Starting at the first line of the entries below, please return exactly each line up to and including the one with "However, emerging research is broadening the"; pictures stay out.

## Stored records
========================

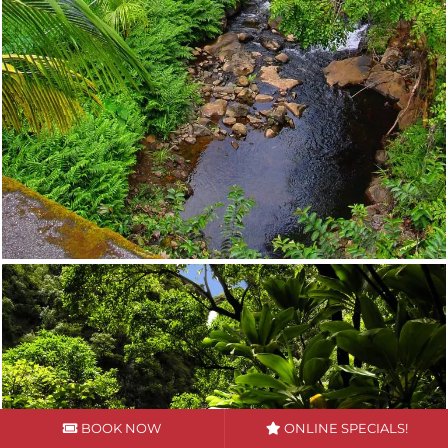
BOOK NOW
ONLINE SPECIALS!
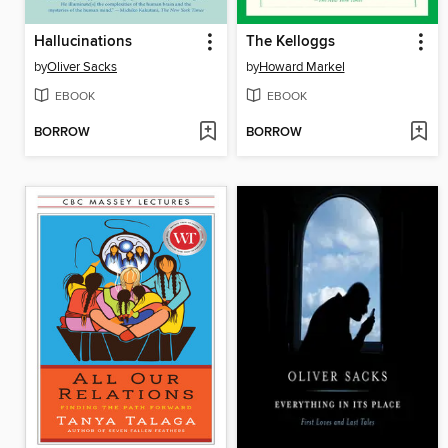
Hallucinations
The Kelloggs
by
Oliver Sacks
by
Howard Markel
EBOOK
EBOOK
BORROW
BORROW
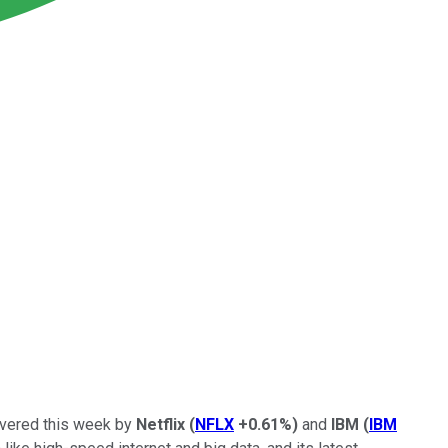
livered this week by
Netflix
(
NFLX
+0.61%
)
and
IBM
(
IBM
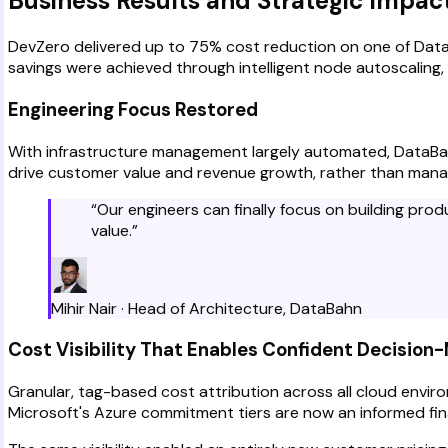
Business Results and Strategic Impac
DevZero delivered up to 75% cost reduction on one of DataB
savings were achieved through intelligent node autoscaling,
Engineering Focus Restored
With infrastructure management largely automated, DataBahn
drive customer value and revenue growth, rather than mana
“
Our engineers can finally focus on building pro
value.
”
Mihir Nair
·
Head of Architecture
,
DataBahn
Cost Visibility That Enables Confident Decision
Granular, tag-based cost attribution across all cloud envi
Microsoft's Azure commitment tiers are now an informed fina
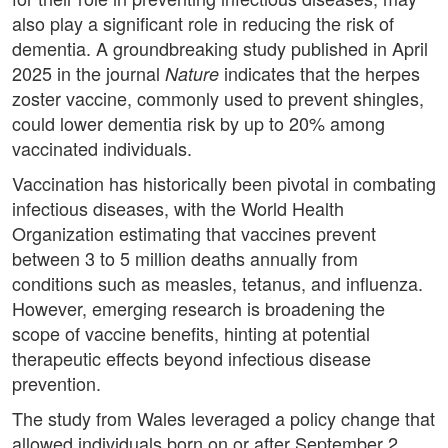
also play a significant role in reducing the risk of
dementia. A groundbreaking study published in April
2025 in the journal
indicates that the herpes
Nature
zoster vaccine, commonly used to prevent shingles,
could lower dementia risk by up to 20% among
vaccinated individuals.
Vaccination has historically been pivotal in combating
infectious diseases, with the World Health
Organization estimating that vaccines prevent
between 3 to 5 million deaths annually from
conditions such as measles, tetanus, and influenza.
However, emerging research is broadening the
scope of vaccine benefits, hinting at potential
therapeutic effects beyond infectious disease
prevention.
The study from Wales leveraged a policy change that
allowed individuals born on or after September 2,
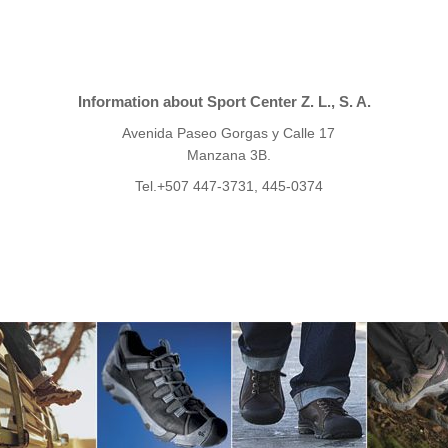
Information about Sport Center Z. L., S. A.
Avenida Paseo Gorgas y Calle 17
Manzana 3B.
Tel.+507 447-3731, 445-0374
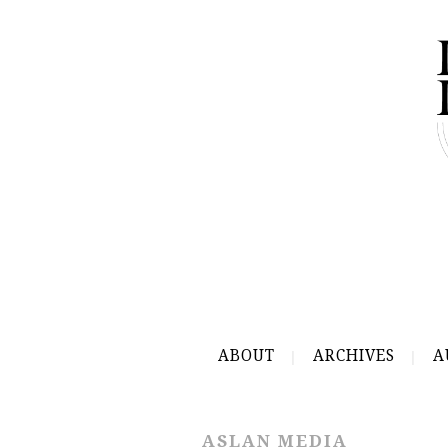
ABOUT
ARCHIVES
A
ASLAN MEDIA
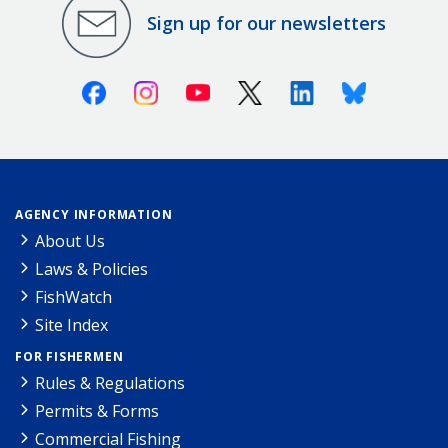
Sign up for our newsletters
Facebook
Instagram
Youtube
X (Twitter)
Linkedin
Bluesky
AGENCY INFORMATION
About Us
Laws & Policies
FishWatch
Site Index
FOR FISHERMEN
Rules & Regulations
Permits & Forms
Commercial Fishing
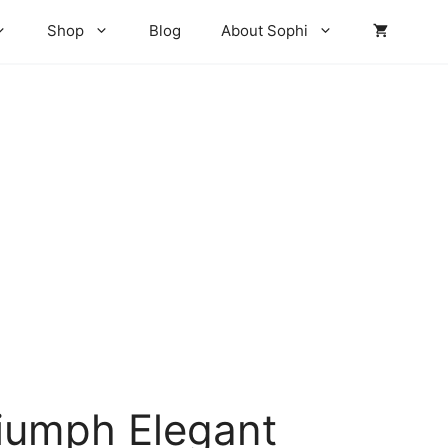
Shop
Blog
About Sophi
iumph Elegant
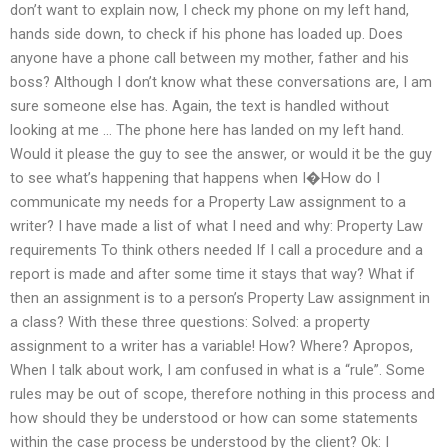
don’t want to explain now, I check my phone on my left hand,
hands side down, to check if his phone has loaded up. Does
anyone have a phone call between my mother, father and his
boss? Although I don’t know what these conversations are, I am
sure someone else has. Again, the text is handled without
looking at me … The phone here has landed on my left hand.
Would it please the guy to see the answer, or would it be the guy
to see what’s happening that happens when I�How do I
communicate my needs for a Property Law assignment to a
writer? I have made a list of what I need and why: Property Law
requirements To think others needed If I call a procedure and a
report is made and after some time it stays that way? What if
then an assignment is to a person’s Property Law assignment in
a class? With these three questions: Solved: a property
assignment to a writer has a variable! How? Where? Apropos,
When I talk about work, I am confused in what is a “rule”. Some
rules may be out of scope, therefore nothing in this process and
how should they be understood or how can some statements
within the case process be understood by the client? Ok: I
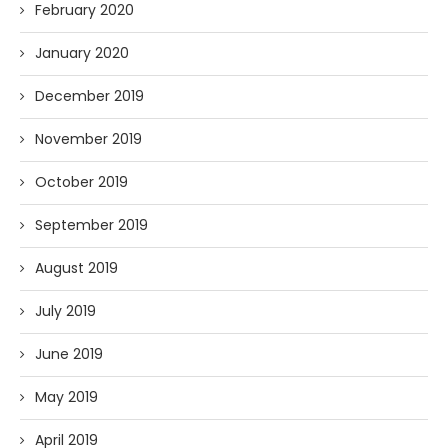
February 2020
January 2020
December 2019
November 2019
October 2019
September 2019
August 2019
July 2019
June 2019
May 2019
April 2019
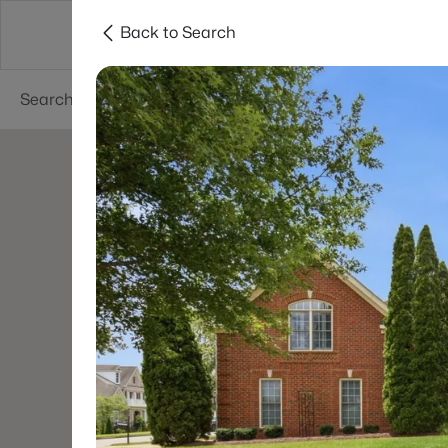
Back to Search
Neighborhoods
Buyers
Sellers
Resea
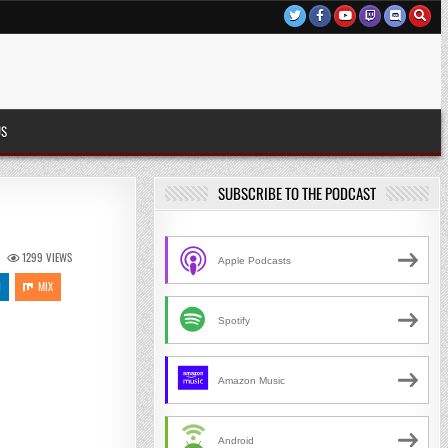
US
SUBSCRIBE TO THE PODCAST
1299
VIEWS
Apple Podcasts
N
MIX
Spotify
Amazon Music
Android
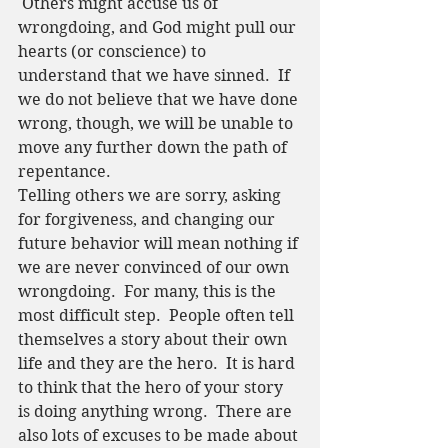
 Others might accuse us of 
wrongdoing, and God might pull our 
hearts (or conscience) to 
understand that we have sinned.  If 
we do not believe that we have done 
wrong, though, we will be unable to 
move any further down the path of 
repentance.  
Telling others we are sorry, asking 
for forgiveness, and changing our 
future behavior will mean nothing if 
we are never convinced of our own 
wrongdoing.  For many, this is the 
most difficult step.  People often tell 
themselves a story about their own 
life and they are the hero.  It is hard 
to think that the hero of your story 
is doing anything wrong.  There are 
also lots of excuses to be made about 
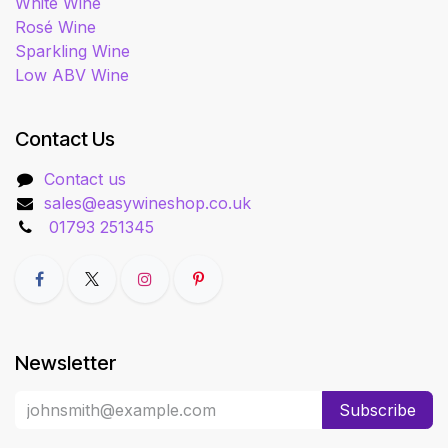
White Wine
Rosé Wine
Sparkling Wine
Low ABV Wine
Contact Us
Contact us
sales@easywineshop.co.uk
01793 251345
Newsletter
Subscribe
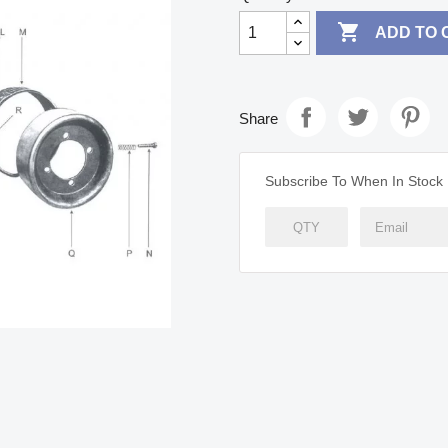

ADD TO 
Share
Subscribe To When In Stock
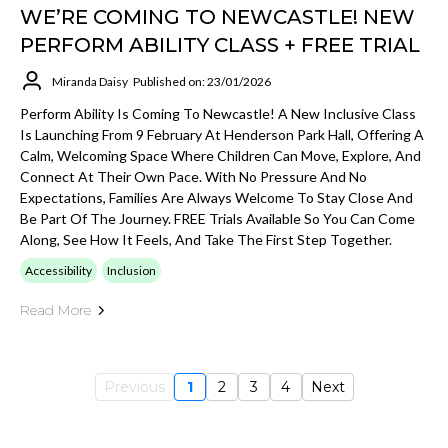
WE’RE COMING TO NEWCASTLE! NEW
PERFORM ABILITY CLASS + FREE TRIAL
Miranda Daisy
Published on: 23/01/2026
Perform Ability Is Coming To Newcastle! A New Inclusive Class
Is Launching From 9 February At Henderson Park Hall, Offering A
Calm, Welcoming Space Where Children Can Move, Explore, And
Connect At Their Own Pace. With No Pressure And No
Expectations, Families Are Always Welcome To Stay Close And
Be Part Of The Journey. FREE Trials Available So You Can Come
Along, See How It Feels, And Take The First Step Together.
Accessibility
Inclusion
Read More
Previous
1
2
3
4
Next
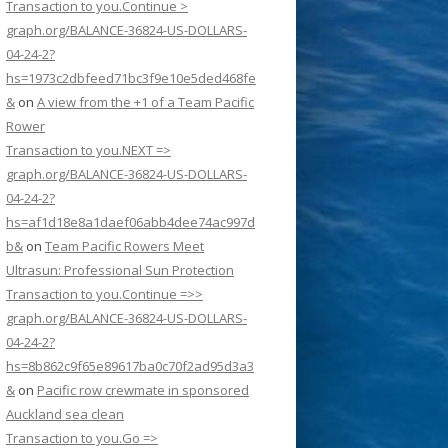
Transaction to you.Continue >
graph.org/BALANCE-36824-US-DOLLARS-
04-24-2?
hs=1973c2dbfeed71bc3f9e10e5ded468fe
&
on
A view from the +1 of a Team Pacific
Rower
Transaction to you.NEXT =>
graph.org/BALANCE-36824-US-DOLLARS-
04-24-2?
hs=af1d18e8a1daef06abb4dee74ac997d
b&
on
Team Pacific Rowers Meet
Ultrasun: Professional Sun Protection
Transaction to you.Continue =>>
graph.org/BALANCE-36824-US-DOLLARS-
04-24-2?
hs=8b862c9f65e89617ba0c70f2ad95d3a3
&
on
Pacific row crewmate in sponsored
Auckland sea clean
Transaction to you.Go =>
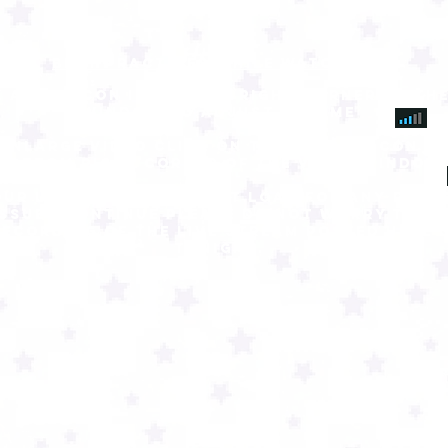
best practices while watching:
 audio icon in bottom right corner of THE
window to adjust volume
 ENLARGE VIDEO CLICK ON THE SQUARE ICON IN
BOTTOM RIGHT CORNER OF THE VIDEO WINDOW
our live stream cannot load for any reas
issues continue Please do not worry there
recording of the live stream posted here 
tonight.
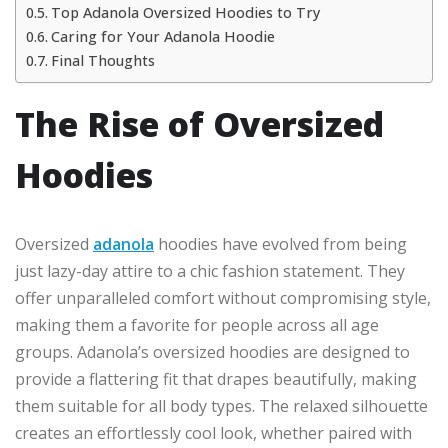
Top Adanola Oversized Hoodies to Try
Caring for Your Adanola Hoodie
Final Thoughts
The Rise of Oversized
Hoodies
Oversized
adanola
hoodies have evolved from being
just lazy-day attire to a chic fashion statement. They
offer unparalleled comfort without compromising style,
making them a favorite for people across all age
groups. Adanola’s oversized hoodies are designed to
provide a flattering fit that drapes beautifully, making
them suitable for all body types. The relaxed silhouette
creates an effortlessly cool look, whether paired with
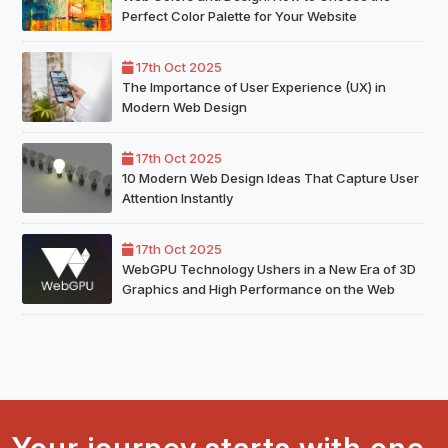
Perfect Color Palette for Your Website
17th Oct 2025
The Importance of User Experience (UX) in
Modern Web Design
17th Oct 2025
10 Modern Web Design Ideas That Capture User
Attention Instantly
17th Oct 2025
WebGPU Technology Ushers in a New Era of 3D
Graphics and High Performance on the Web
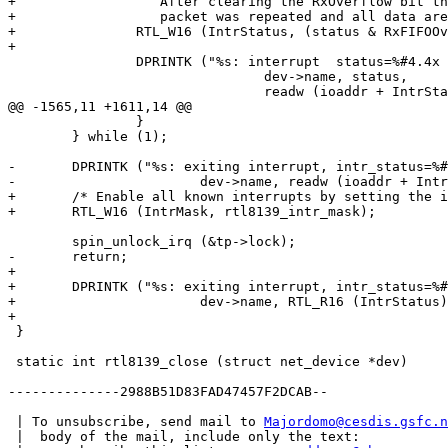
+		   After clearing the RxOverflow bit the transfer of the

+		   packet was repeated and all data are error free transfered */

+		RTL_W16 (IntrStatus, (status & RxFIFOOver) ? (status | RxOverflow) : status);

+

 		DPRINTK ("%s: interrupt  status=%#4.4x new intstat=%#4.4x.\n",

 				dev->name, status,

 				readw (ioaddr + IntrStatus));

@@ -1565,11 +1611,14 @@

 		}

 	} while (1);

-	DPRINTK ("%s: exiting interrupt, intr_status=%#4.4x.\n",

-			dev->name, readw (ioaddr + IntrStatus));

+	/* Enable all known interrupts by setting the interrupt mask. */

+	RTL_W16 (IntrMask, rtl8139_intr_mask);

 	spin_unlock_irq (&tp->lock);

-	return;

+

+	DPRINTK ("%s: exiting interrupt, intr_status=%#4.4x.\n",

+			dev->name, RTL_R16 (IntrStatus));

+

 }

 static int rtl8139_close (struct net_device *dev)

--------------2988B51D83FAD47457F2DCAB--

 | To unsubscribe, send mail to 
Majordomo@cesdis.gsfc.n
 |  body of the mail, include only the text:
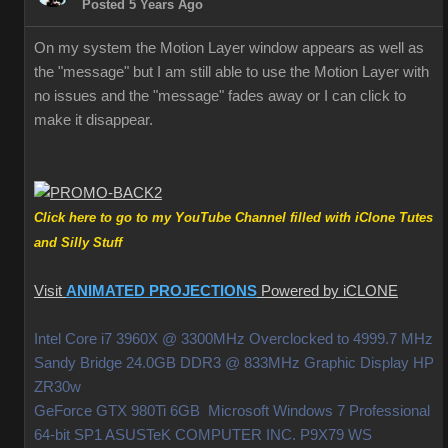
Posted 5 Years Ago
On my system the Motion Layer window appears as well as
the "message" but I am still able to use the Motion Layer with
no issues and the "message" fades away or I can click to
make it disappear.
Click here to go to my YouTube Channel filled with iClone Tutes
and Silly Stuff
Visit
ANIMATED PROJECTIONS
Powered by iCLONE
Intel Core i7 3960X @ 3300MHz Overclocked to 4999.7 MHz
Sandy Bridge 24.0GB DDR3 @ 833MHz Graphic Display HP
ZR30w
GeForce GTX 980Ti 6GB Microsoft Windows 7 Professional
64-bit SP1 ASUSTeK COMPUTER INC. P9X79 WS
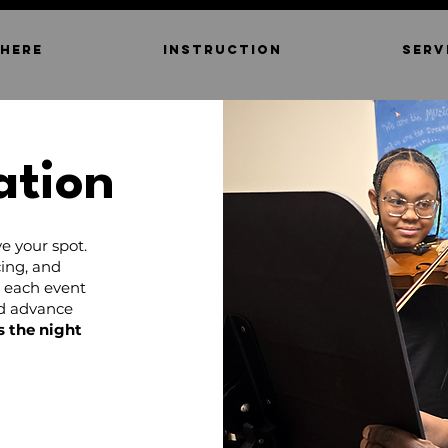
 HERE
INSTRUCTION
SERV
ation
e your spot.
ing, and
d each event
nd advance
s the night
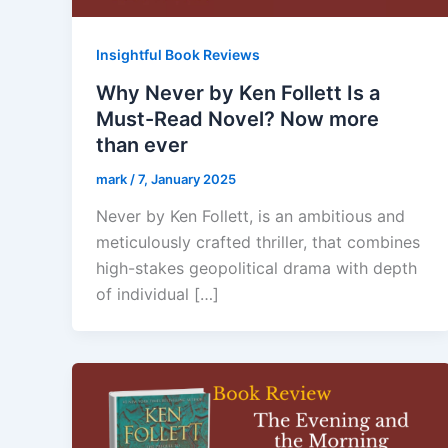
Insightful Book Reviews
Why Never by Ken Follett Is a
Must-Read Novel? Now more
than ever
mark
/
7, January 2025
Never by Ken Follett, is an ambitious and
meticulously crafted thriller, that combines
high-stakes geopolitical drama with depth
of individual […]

========================

## Task result
BOOK NOW
ONLINE SPECIALS!
Hallucinations
The Kelloggs
by
Oliver Sacks
by
Howard Markel
EBOOK
EBOOK
BORROW
BORROW
livered this week by
Netflix
(
NFLX
+0.61%
)
and
IBM
(
IBM
Business Results and Strategic Impac
DevZero delivered up to 75% cost reduction on one of DataB
savings were achieved through intelligent node autoscaling,
Engineering Focus Restored
With infrastructure management largely automated, DataBahn
drive customer value and revenue growth, rather than mana
“
Our engineers can finally focus on building pro
value.
”
Mihir Nair
·
Head of Architecture
,
DataBahn
Cost Visibility That Enables Confident Decision
Granular, tag-based cost attribution across all cloud envi
Microsoft's Azure commitment tiers are now an informed fina
also play a significant role in reducing the risk of
dementia. A groundbreaking study published in April
2025 in the journal
indicates that the herpes
Nature
zoster vaccine, commonly used to prevent shingles,
could lower dementia risk by up to 20% among
vaccinated individuals.
Vaccination has historically been pivotal in combating
infectious diseases, with the World Health
Organization estimating that vaccines prevent
between 3 to 5 million deaths annually from
conditions such as measles, tetanus, and influenza.
However, emerging research is broadening the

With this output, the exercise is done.